Some of us may have heard various accounts of people being near death claiming to have seen something special, or had having had a great sense of peace. One old lady, as she neared death, introduced me to her parents and siblings who she could see patiently waiting in the hospital room with her. A man I know died while in emergency care in hospital. When resuscitated he was able to describe very clearly everything that was done to his body as the medical staff worked to save him. He said that he was watching from above. Still other people when close to death say that they have seen a bright, inviting light that brought them such a sense of peace that they were willing to simply go with the light, and the love they felt in it. For those who live past these experiences the fear of death is taken away. There is no fear of what is ahead, even though they cannot claim, even then, to have seen God, or heaven.

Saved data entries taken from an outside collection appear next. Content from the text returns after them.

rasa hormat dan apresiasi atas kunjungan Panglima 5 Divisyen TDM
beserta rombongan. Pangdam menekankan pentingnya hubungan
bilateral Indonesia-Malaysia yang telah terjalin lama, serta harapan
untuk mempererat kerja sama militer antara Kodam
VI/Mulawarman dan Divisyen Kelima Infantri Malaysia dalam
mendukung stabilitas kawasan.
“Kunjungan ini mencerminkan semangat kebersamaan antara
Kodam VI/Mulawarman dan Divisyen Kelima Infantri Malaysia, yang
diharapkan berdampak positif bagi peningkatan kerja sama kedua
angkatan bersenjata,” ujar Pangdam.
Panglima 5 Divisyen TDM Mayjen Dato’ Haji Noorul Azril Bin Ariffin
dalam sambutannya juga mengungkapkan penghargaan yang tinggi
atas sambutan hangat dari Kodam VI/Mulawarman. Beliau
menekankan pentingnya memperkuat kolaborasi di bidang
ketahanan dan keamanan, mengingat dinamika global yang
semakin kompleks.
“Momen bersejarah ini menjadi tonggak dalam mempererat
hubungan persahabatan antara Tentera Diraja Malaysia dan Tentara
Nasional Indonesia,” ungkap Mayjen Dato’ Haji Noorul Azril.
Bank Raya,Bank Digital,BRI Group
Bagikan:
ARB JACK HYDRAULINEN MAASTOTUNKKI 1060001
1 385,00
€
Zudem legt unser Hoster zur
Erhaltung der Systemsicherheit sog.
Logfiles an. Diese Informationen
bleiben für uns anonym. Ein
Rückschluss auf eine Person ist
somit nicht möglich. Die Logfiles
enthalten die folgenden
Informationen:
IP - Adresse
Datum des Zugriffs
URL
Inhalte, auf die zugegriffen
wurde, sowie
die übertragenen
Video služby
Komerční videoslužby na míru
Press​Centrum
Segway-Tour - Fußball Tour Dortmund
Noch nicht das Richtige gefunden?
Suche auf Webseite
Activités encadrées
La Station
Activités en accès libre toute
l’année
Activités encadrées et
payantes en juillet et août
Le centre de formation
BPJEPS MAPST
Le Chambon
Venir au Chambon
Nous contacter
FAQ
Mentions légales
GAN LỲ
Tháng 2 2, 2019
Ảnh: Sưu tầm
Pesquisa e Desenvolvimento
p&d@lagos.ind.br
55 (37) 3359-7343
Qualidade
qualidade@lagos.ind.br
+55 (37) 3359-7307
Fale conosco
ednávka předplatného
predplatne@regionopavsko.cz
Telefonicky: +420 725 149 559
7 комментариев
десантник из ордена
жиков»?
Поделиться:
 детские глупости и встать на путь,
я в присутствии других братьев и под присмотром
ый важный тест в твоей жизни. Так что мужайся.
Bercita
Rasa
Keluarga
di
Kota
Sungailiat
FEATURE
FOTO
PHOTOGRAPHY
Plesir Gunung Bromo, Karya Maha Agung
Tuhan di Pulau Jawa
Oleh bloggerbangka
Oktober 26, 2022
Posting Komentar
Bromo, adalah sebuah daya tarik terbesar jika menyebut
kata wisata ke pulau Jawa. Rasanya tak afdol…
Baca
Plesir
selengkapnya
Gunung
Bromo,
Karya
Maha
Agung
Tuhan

As I said earlier, Paul speaks of walking by faith and not by sight. We cannot see God and yet we accept God’s presence among and within us. We cannot see God and yet we believe that we will stand before God in the kingdom. We cannot see God and yet we pray to God and we share even the tiniest details of our Life with God. We cannot see God, and we entrust our eternal existence to God’s hands. We cannot see God, and we believe that we will be healed, comforted, and restored by God. We cannot see God, and our greatest wish is that we may be reconciled with God.

There is one final thing for me to say. Even though we cannot create a lasting and exact image of the kingdom, we know for certain that the relationship that we have with God is the only thing that will accompany us from this life into the next. And we know that the kingdom will be far greater, far more embracing, than anything we can imagine.